Events, Logging and Analysis
One of the less touted but still interesting features is Contextual Cross-Launch. This makes external integrations with the FMC event views possible. There are dozens of cross-launch integration links included and you can even create your own custom links. Very handy for pivoting to other systems to gain additional context around a Firepower event.
Look under: Analysis → Advanced → Contextual Cross-Launch
Event logging via syslog has been improved.
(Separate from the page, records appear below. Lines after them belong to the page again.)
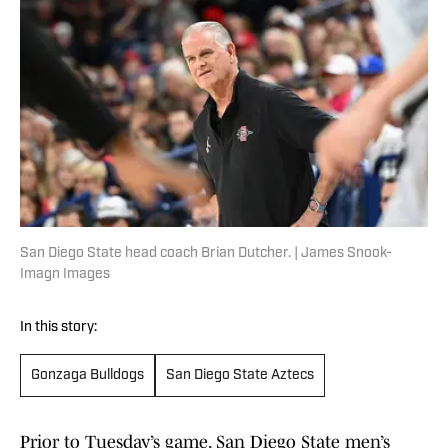
San Diego State head coach Brian Dutcher. | James Snook-
Imagn Images
In this story:
Gonzaga Bulldogs
San Diego State Aztecs
Prior to Tuesday’s game, San Diego State men’s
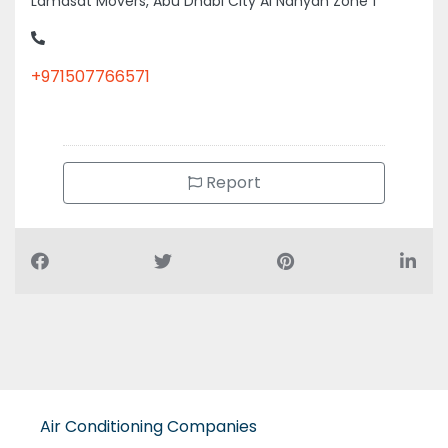
+971507766571
Report
Air Conditioning Companies
Auto Spare Parts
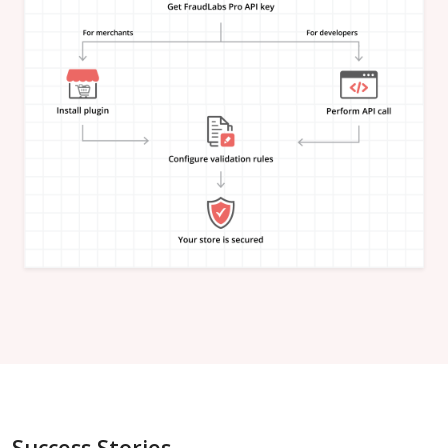
"is_in_blacklist"
:
null
}
,
"email_address"
:
{
"is_free"
:
null
,
"is_disposable"
:
null
,
"is_domain_exist"
:
null
,
"is_new_domain_name"
:
null
,
"is_in_blacklist"
:
null
}
,
"phone_number"
:
{
"is_disposable"
:
null
,
"is_in_blacklist"
:
null
}
,
"username"
:
{
"is_high_risk"
:
null
,
"is_in_blacklist"
:
null
}
,
"credit_card"
:
{
"card_brand"
:
null
,
"card_type"
:
null
,
"card_issuing_bank"
:
null
,
"card_issuing_country"
:
null
,
Success Stories
"is_prepaid"
:
null
,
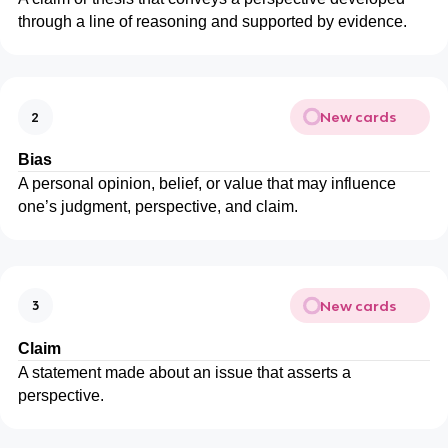
through a line of reasoning and supported by evidence.
New cards
2
Bias
A personal opinion, belief, or value that may influence
one’s judgment, perspective, and claim.
New cards
3
Claim
A statement made about an issue that asserts a
perspective.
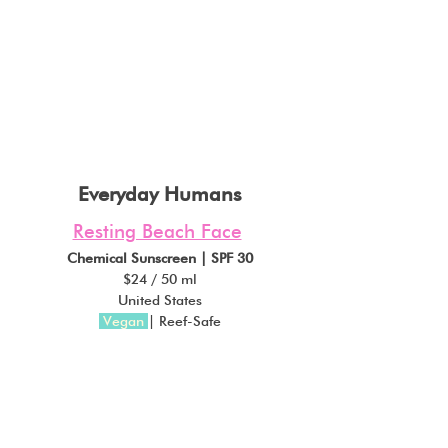
Everyday Humans
Resting Beach Face
Chemical Sunscreen | SPF 30
$24 / 50 ml
United States
Vegan
| Reef-Safe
There have been some format changes for syslog messages for connection, security intelligence and intrusion events. You may need to update your SIEM systems to ensure syslog messages are properly parsed.
The Access Control policy now has a Logging tab which consolidates several types of logging.
Access Control, Prefilter, SSL and Intrusion policy external syslog is now controlled by the settings on this tab. We are hoping for additional consolidations in the future bringing the ASA logs into the same central configuration scheme.
Administration and Troubleshooting
There have been a number of changes and improvements in the administration and troubleshooting areas. Some of these include the ability to set an access list for SNMP on devices. This is something classic Firepower has had for over a decade but is just finding its way into FTD. Also, you can now lock down the command line on the FMC by implementing a limited CLI and disabling the bash shell.
Additional login security options have been added for FMC users including tracking successful logins, limiting password reuse and disabling access temporarily for multiple login failures.
You can also now backup and restore FTD device configurations with a pull or pull option. You can also copy configurations between devices. This should speed up deployment of multiple devices and also help with device recovery.
Those are some highlights of the new Firepower 6.3 version.